_Exercise objective_. Please give back word for word the lines of the material below between the line containing "delivery address between" and the line containing "whenever needed.", inclusive.

_Data section_.
# # # # #
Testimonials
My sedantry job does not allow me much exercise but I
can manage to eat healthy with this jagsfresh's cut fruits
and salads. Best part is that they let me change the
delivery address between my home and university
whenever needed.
# # # # #
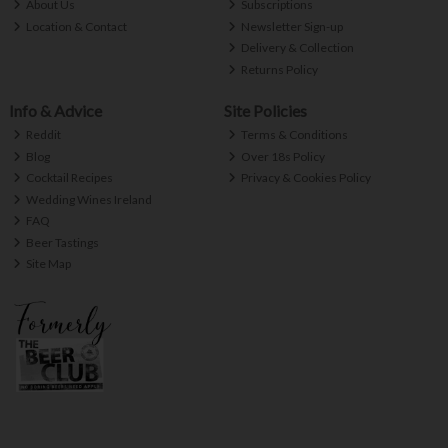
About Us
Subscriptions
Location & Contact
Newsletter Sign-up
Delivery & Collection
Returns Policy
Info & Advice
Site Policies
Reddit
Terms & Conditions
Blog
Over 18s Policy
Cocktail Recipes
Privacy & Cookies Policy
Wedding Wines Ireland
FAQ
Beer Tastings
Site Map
# # # # #
_Response to the task_.
delivery address between my home and university
whenever needed.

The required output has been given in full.